A serial port sends data one bit at a time while parallel ports can send 8 bits at a time. The parallel port uses a 25 pin female connector.
The monitor cable plugs into a port on the video card with places for 15 pins, but there are not 15 pins on the cable connector. The sides of the plug are sloped so there is only one way to insert the plug.
Digital monitors have a different connector and require a digital video card.
Screw it on: The video connector seems to be easier to knock off than the other connectors. There are screws on either side to fasten it down. Keeping it fastened down will protect the pins in the plug from getting bent.
Don't bend pins: For VGA connectors, it is easy to bend the pins by pushing too hard when the pins and holes are not quite lined up. You may think that you have a good connection. If the color is not right on the monitor after you've connected it, you have probably bent the pin that carries the instructions for red. It seems to be the one bent most often.
Straightening a bent pin: You can straighten a pin that is out of alignment by carefully using a small flat blade of a knife or screwdriver to move the pin back in place. If it's really kinked, take hold of the pin with needle-nosed pliers and gently straighten it. Be VERY gentle. You don't want to get into the problem of replacing the video plug.
A sound card has holes (ports) for connecting a microphone, speakers or headphones, and an outside sound source with a single prong plug. There is also a serial port for connecting devices like musical keyboards and synthesizers.
Which hole is which?
Recent devices are color-coded to help you match the connector to the correct port. Audio input IN is blue, microphone is pink , Audio line OUT (speakers and headphones) is lime green.
You may see symbols nearby similar to a microphone or for the Audio In port and headphones for the Audio Out (speakers or headphones).
Some sound cards do not have the plug-in holes colored or even marked as to which is which. Even if they are labeled, it's hard to read the labels in the shadows behind the computer with your head upside down!
If you can't find the documentation that came with the sound card, just experiment to see which one your speakers go in. Make sure the volume is turned up first... but not TOO loud!
Mark them up: Once you figure it out, mark the holes with bright colored fingernail polish or Sharpie pen so you won't have the experience of working for hours to "fix" your sound when the only problem was that the speakers are plugged into the wrong hole. (Personal experience is talking here!)
Manual volume control: Some sound cards have a volume control wheel and some speakers have a volume control knob or slide. But others rely on software volume controls, which take more time to access.
You can add a manual volume control with a device that you can reach easier than the back of the computer and faster than on-screen volume controls. It doesn't seem to have a particular name. The speakers plug into this simple device which is basically a knob to turn. Then the device plugs into the sound card's hole for speakers. Stick the knob device onto the side of the monitor or your desk and you're all set.
An internal modem has connectors for phone lines, both "in" and "out". The "in" line runs from the telephone wall outlet.
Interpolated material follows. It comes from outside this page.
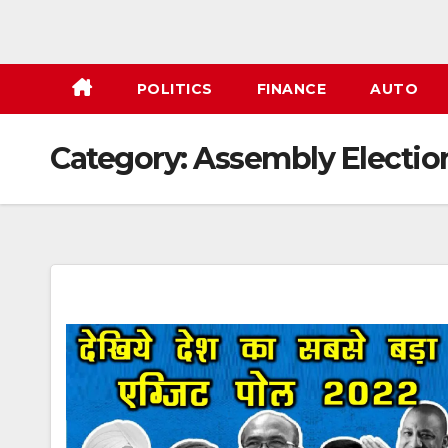
POLITICS
FINANCE
AUTO
Category:
Assembly Electio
The "out" line runs from the computer to another device, usually either a FAX machine or a regular telephone.
An external modem connects to the computer with a serial or USB cable.
Network cable may be a coaxial cable. It's round, insulated, and has a single wire in the middle. There is a collar to screw down to make the connection firm.
A network patch cable is round but the connector is similar to a telephone connector but wider.